Well, long story short, I agree with Mr. Rattner again. I think that he’s right that neither side has had a sufficient plan, but that doesn’t make their proposals equal (that would be just too convenient for the Ralph Nader’s of the world, who I actually do like). I think that in the middle of these debates it would have been wonderful to watch real reforms take place. Let’s look at it from a health stand point, as if our nation was a human body – we are having a very hard time trying to stop the bleeding from our wounds after having fallen on our face in a drunken stupor, but we don’t seem willing to stop the drinking that is causing our wounds inside and outside of our body… Does that make senses? We have a broken system, and it can’t get better until we have a discerning decision making body that wants to live and thrive. I have plugged this group multiple times before, but maybe it takes some outside ideas to get things working again, and I think No Labels might be our 12 step program… If for no other reason I encourage you to check out their plans for reform that would help us move forward, especially their plan to Make Congress Work.
Originally published in the New York Times
We don’t yet know whether our economy will take the icy plunge off the fiscal cliff, but do we know this: At present course and speed, any budget deal that emerges from the intense brinkmanship now under way would fall short of every sensible ambition for fiscal reform.
Forget about balancing the budget. Forget about paying down any of the government’s $11 trillion of obligations (the debt owed to the public). Nor will the package currently being discussed achieve the minimal target of centrist deficit hawks (myself among them), that of stabilizing the rate in which the national debt is growing in relation to the economy.
Battered by four years of trillion-dollar-plus deficits, this “debt-to-G.D.P.” ratio has climbed from 36 percent in 2007 to 73 percent at present. Halting its rise would require at least $4 trillion of revenue increases and spending reductions (including the nearly $1 trillion of savings enacted last year) over the next decade.
President Obama has put on the table a package that should be commended for its willingness to both increase taxes on the wealthy and at least dent the mushrooming costs of entitlement programs, most importantly Medicare.

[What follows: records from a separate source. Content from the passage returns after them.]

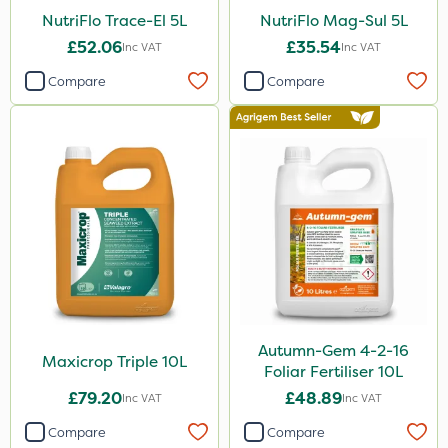
NutriFlo Trace-El 5L
NutriFlo Mag-Sul 5L
£52.06
£35.54
Inc VAT
Inc VAT
Compare
Compare
Autumn-Gem 4-2-16
Maxicrop Triple 10L
Foliar Fertiliser 10L
£79.20
£48.89
Inc VAT
Inc VAT
Compare
Compare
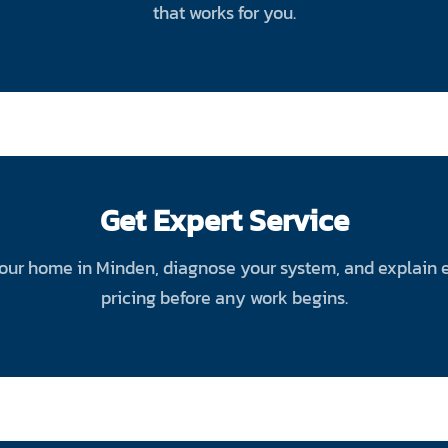
that works for you.
Get Expert Service
your home in Minden, diagnose your system, and explain eve
pricing before any work begins.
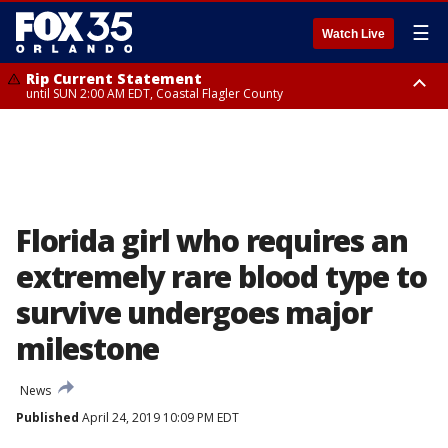
☰
Watch Live
Rip Current Statement
until SUN 2:00 AM EDT, Coastal Flagler County
Rip Current Statement
from FRI 2:35 AM EDT until SAT 2:00 AM EDT, Coastal Volusia County
Florida girl who requires an
extremely rare blood type to
survive undergoes major
milestone
News
Published
April 24, 2019 10:09 PM EDT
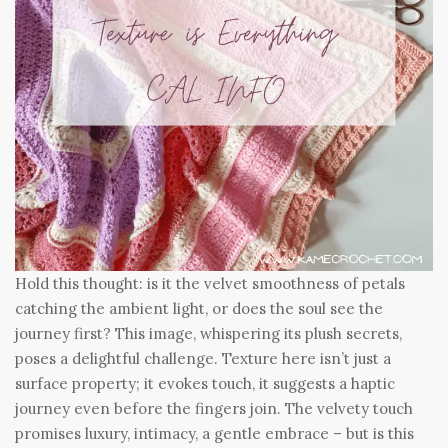
Hold this thought: is it the velvet smoothness of petals
catching the ambient light, or does the soul see the
journey first? This image, whispering its plush secrets,
poses a delightful challenge. Texture here isn’t just a
surface property; it evokes touch, it suggests a haptic
journey even before the fingers join. The velvety touch
promises luxury, intimacy, a gentle embrace – but is this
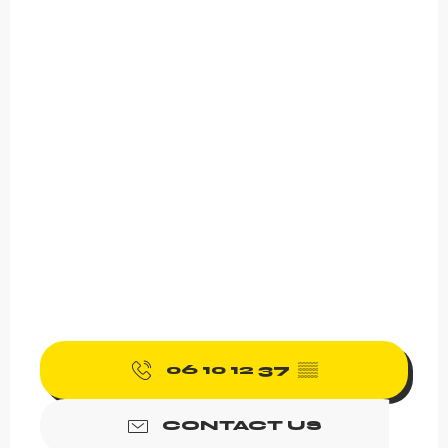
06 10 12 37
▒▒
CONTACT US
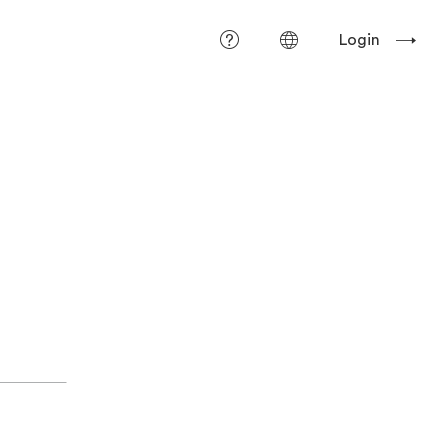
Login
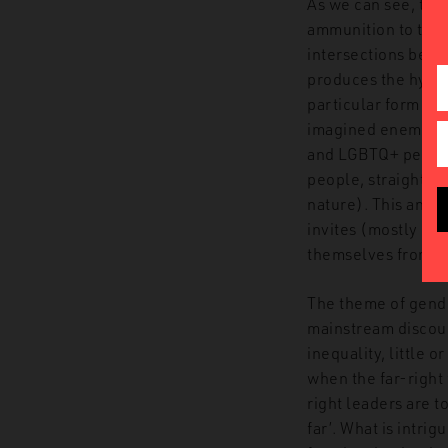
As we can see, the
ammunition to the 
intersections betw
produces the hydra
particular form of 
imagined enemy gathe
and LGBTQ+ people) 
people, straight a
nature). This anti
invites (mostly mal
themselves from th
The theme of gende
mainstream discour
inequality, little 
when the far-right 
right leaders are t
far’. What is intrig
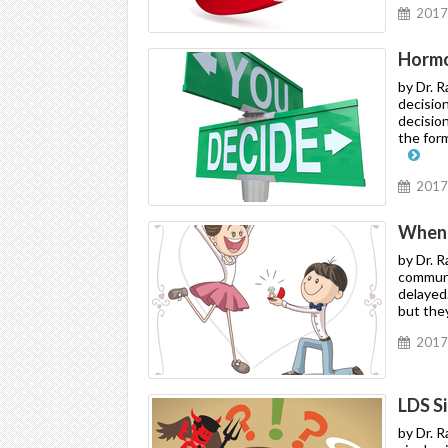
2017
Hormon
by Dr. 
decision
decisio
the for
2017
When 
by Dr. 
communi
delayed
but they
2017
LDS S
by Dr. 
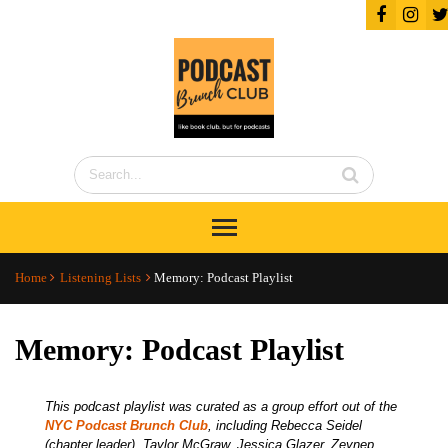
Home
Listening Lists
Memory: Podcast Playlist
Memory: Podcast Playlist
This podcast playlist was curated as a group effort out of the
NYC Podcast Brunch Club
, including Rebecca Seidel
(chapter leader), Taylor McGraw, Jessica Glazer, Zeynep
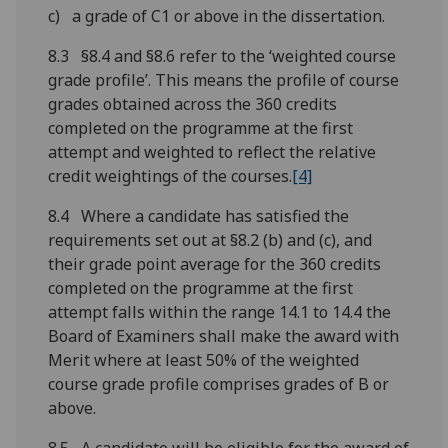
c) a grade of C1 or above in the dissertation.
8.3 §8.4 and §8.6 refer to the ‘weighted course
grade profile’. This means the profile of course
grades obtained across the 360 credits
completed on the programme at the first
attempt and weighted to reflect the relative
credit weightings of the courses.
[4]
8.4 Where a candidate has satisfied the
requirements set out at §8.2 (b) and (c), and
their grade point average for the 360 credits
completed on the programme at the first
attempt falls within the range 14.1 to 14.4 the
Board of Examiners shall make the award with
Merit where at least 50% of the weighted
course grade profile comprises grades of B or
above.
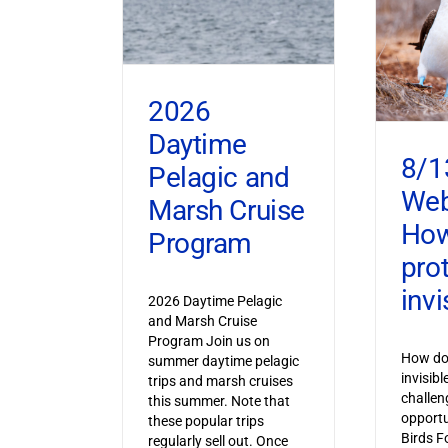
2026
Daytime
8/1
Pelagic and
Web
Marsh Cruise
How
Program
pro
invi
2026 Daytime Pelagic
and Marsh Cruise
Program Join us on
How do 
summer daytime pelagic
invisib
trips and marsh cruises
challen
this summer. Note that
opportu
these popular trips
Birds F
regularly sell out. Once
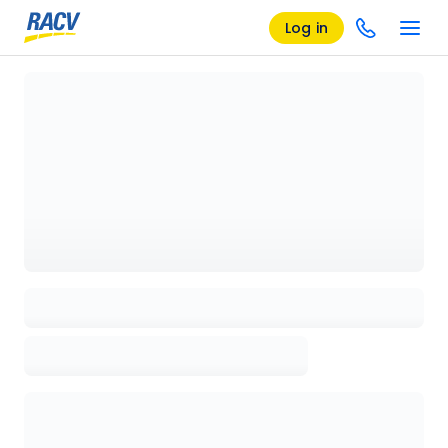
Log in
Loading details page, please wait...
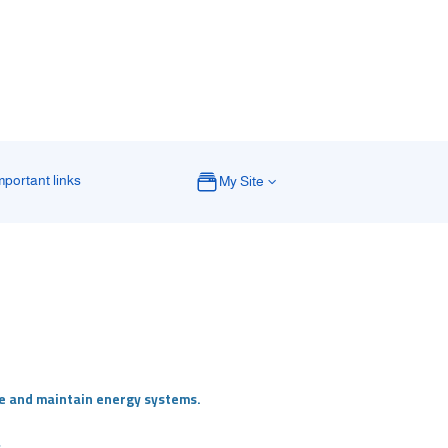
mportant links
My Site
te and maintain energy systems.
.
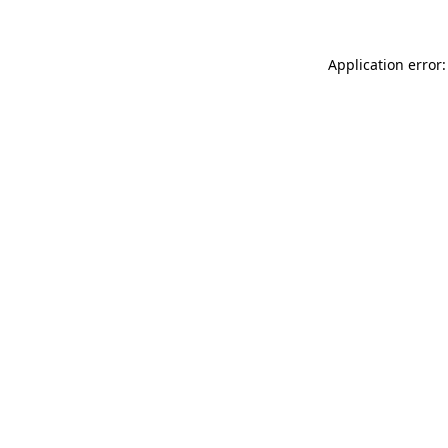
Application error:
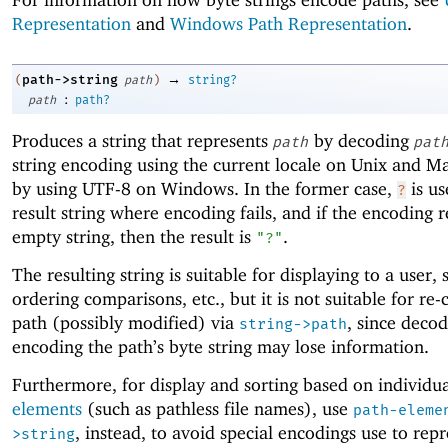
Representation
and
Windows Path Representation
.
→
path->string
(
path
)
string?
:
path
path?
Produces a string that represents
by decoding
path
pat
string encoding using the current locale on Unix and 
by using UTF-8 on Windows. In the former case,
is us
?
result string where encoding fails, and if the encoding re
empty string, then the result is
.
"?"
The resulting string is suitable for displaying to a user, 
ordering comparisons, etc., but it is not suitable for re-
path (possibly modified) via
, since decod
string->path
encoding the path’s byte string may lose information.
Furthermore, for display and sorting based on individu
elements
(such as pathless file names), use
path-eleme
, instead, to avoid special encodings use to rep
>string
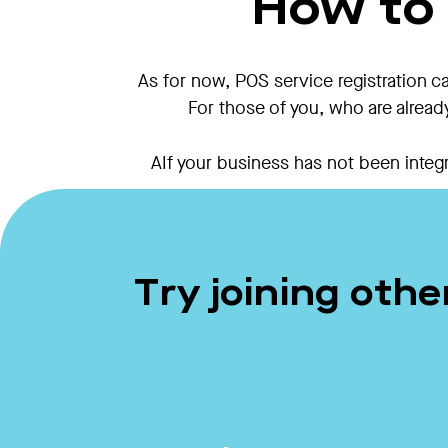
How to 
As for now, POS service registration c
For those of you, who are alread
AIf your business has not been integr
Try joining oth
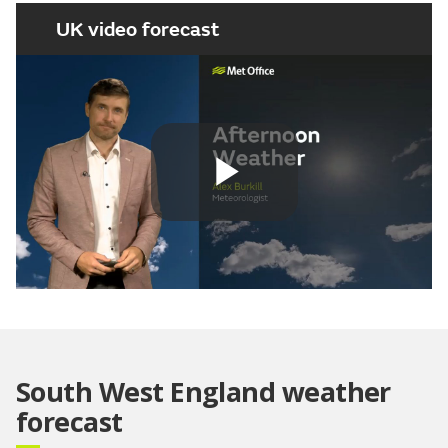
UK video forecast
Play
Video
South West England weather
forecast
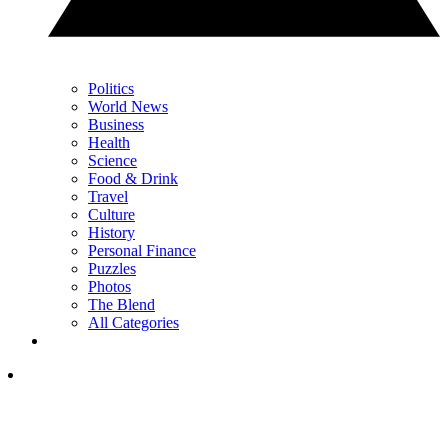
Politics
World News
Business
Health
Science
Food & Drink
Travel
Culture
History
Personal Finance
Puzzles
Photos
The Blend
All Categories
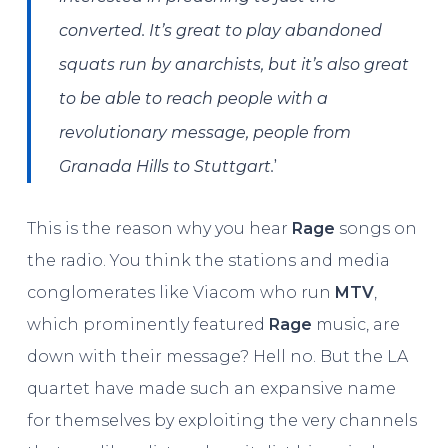
converted. It’s great to play abandoned
squats run by anarchists, but it’s also great
to be able to reach people with a
revolutionary message, people from
’
Granada Hills to Stuttgart.
This is the reason why you hear
Rage
songs on
the radio. You think the stations and media
conglomerates like Viacom who run
MTV
,
which prominently featured
Rage
music, are
down with their message? Hell no. But the LA
quartet have made such an expansive name
for themselves by exploiting the very channels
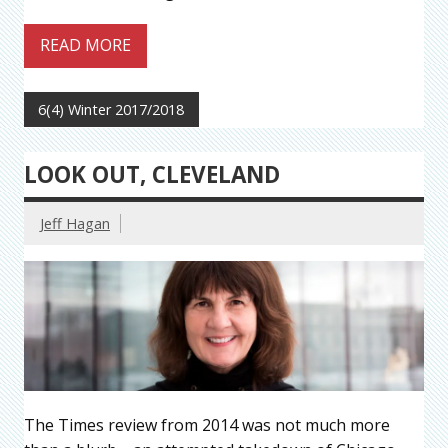
READ MORE
6(4) Winter 2017/2018
LOOK OUT, CLEVELAND
Jeff Hagan
The Times review from 2014 was not much more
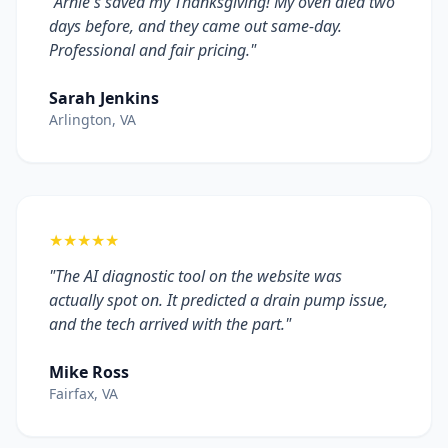
"Arnie's saved my Thanksgiving! My oven died two
days before, and they came out same-day.
Professional and fair pricing."
Sarah Jenkins
Arlington, VA
★★★★★
"The AI diagnostic tool on the website was
actually spot on. It predicted a drain pump issue,
and the tech arrived with the part."
Mike Ross
Fairfax, VA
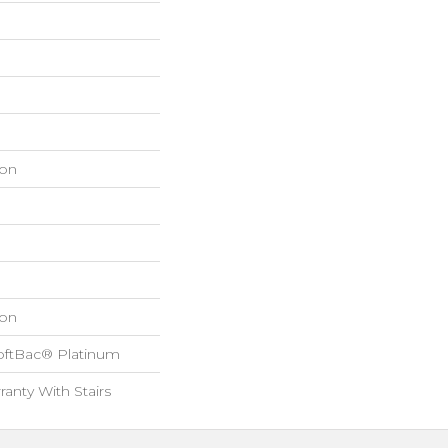
on
on
oftBac® Platinum
anty With Stairs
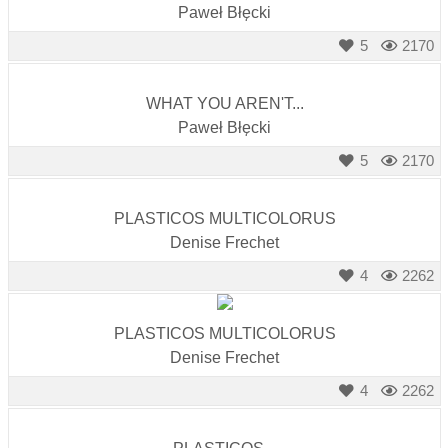
Paweł Błęcki
5
2170
WHAT YOU AREN'T...
Paweł Błęcki
5
2170
PLASTICOS MULTICOLORUS
Denise Frechet
4
2262
PLASTICOS MULTICOLORUS
Denise Frechet
4
2262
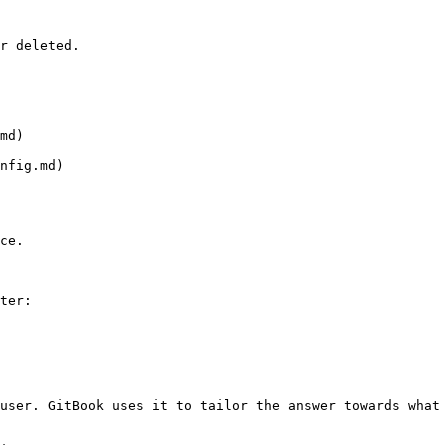
r deleted.

md)

nfig.md)

ce.

ter:

user. GitBook uses it to tailor the answer towards what 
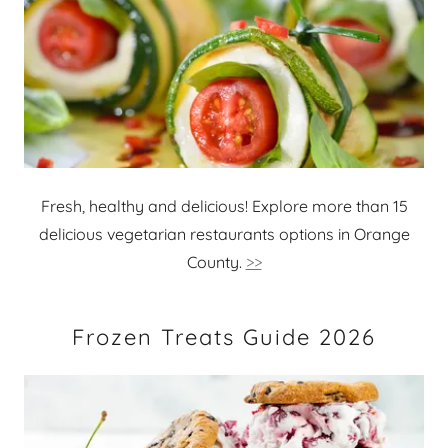
Fresh, healthy and delicious! Explore more than 15
delicious vegetarian restaurants options in Orange
County.
>>
Frozen Treats Guide 2026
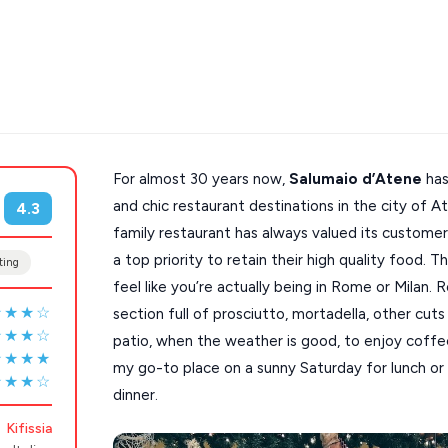
For almost 30 years now,
Salumaio d’Atene
has
s
Mykonos hotels
and chic restaurant destinations in the city of Ath
4.3
family restaurant has always valued its custome
hotels
Cyclades
a top priority to retain their high quality food. 
ting
feel like you’re actually being in Rome or Milan. 
★★★☆
section full of prosciutto, mortadella, other cut
★★★☆
patio, when the weather is good, to enjoy coffee, 
★★★★
my go-to place on a sunny Saturday for lunch or
★★★☆
dinner.
Kifissia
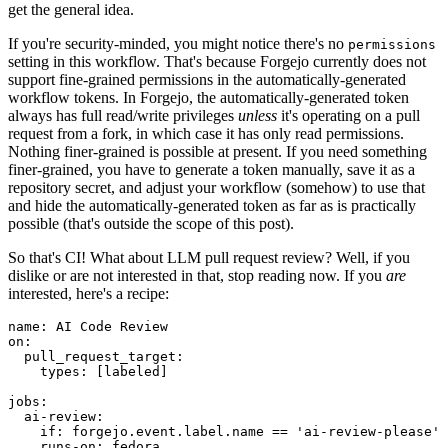
get the general idea.
If you're security-minded, you might notice there's no
permissions
setting in this workflow. That's because Forgejo currently does not
support fine-grained permissions in the automatically-generated
workflow tokens. In Forgejo, the automatically-generated token
always has full read/write privileges
unless
it's operating on a pull
request from a fork, in which case it has only read permissions.
Nothing finer-grained is possible at present. If you need something
finer-grained, you have to generate a token manually, save it as a
repository secret, and adjust your workflow (somehow) to use that
and hide the automatically-generated token as far as is practically
possible (that's outside the scope of this post).
So that's CI! What about LLM pull request review? Well, if you
dislike or are not interested in that, stop reading now. If you
are
interested, here's a recipe:
name
:
AI Code Review
on
:
pull_request_target
:
types
:
[
labeled
]
jobs
:
ai-review
:
if
:
forgejo.event.label.name == 'ai-review-please'
runs-on
:
fedora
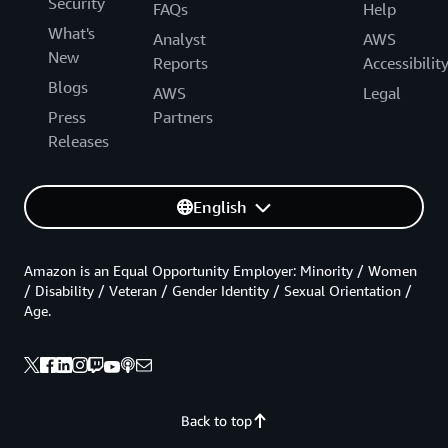
Security
FAQs
Help
What's
Analyst
AWS
New
Reports
Accessibilit
Blogs
AWS
Legal
Press
Partners
Releases
English
Amazon is an Equal Opportunity Employer: Minority / Women
/ Disability / Veteran / Gender Identity / Sexual Orientation /
Age.
Back to top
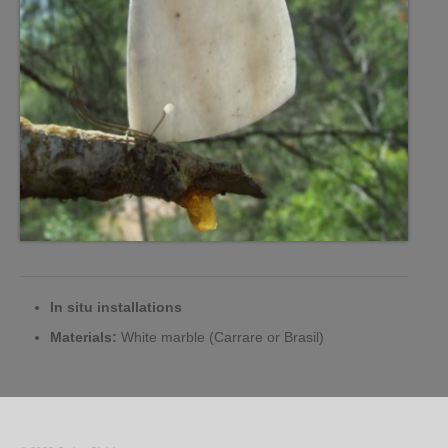
In situ installations
Materials:
White marble (Carrare or Brasil)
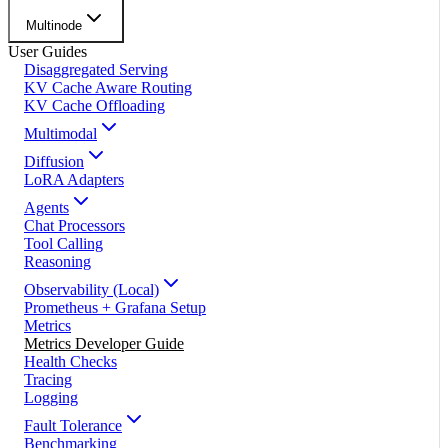
Multinode
User Guides
Disaggregated Serving
KV Cache Aware Routing
KV Cache Offloading
Multimodal
Diffusion
LoRA Adapters
Agents
Chat Processors
Tool Calling
Reasoning
Observability (Local)
Prometheus + Grafana Setup
Metrics
Metrics Developer Guide
Health Checks
Tracing
Logging
Fault Tolerance
Benchmarking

But “scored” fairly, the Obama plan would contribute about $3 trillion to lower projected deficits, at least $1 trillion short of what’s needed.
The Republicans are much further from the mark, having not yet even put forward a formal plan. However, none of the intimations from their leaders suggest that their plan will exceed the White House’s in size.
While the Republicans have importantly conceded on the need for tax increases, they’ve vociferously objected to Mr. Obama’s proposed $1.6 trillion in added revenue as excessive. On Sunday, the House speaker, John A. Boehner, said that he would support around $800 billion of new revenue over the next decade, similar to what he offered during budget negotiations with Mr. Obama in July.
And on the spending side, while criticizing Mr. Obama’s proposals as too timid, the policy changes that the Republicans have endorsed – such as raising the Medicare retirement age and slowing cost-of-living increases for Social Security – fall well short of Mr. Obama’s.
Both sides appear more interested in reaching an understanding that avoids the cliff than in achieving the full range of necessary reforms.
And forget about the huge overhaul of our Rube Goldberg tax system and government spending priorities dreamed about by fiscal reformers. What’s likely to emerge will be better described as tweaks, and maybe not so many of those.
The bible of deficit hawks – the report of the Simpson-Bowles commission – now feels quaint, with its talk about rewriting the tax code to eliminate loopholes and lower rates, not to mention its call to revamp federal spending to emphasize investment programs that will aid American competitiveness and growth.
Perhaps a surge of courage will inspire Congress and the White House to embrace more sweeping change.
But the brutal process of stabilizing America’s fiscal problem is so charged with political peril, for Congress and the White House alike, that the willingness to go big and to go bold seems likely only to diminish as the cliff steadily approaches.